Guanyin (I)

Kristin Chang

I unwound my tongue into a river &

on the far shore I feel the O of a gun pressed

to my mother’s breast like a baby’s mouth.

When the soldiers came she said all the trees

turned white, leaves ghosting to her lips. A white hand

folds away her tongue like the laundry &

I realize the hand is mine. I see a tree wearing

my face, it is a soldier who will marry me someday,

in his branches a girl is waiting to be sung down. Sundown

the rivers boil & my knees grow into their silence. My

brother drinks my milk with a mouth curdled

like a dying animal. We pray only to the god

that was never meant to save us.
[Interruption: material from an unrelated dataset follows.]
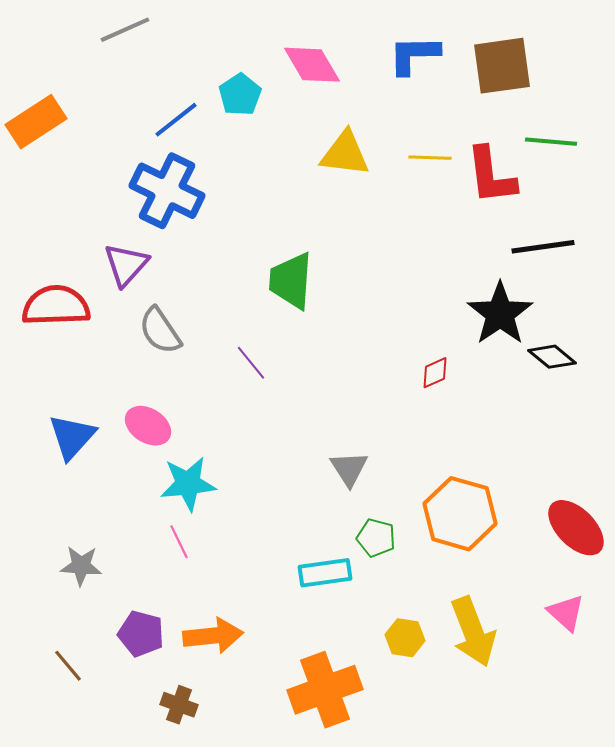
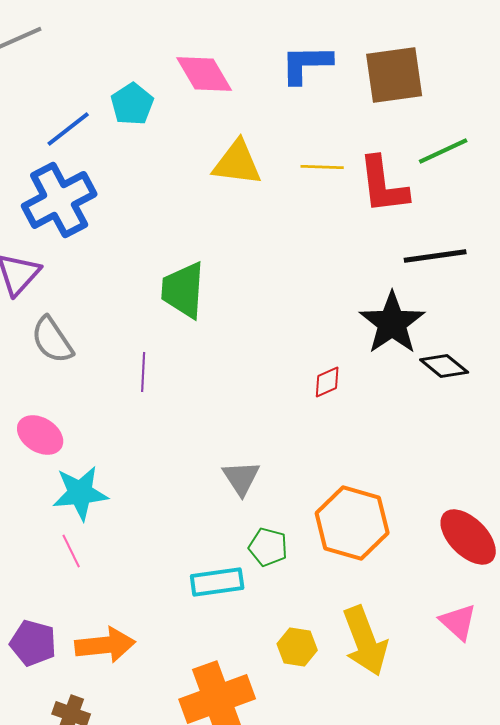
green line: (551, 142) -> (443, 151), turned -30
blue cross: (167, 191) -> (59, 200), turned 36
purple line: (251, 363) -> (143, 372), turned 42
Sundown

& my mother complains of blindness, says she can’t

see anything but a man-sized tooth rattling down a road, the

sea sunk in one swallow, the river flooding back to the mouth.

One day she will say her children have joined the sky, she

will rake the clouds for a slim ghost. She will speak of the north,

the Heavenly Horses that sweat blood. The Heavenly Horses

quit the plains long ago, floated away like my face, like

the neighbor boy who tried to kiss a gun & was sealed into

the skyline. When the soldiers knock I open my mouth as

wide as I can, watch myself flush all over, redness

surfacing like another body in the river, faceless flowers,

my mother chews flowers to sweeten her milk,

wishes the shrapnel could sweeten her blood. At night

the bullets navigate us like saltwater fish.

Mother guts a fish in a room without windows,

with her thumb belly-deep she tells me about the

Horses, their lips fish-thick, their front legs trimming

the wind, their tongues jarred like fruit in the lap

of a man whose new wife swallows his crime.

The Heavenly Horses, she says, sweat blood

so that nobody can ever see they are bleeding.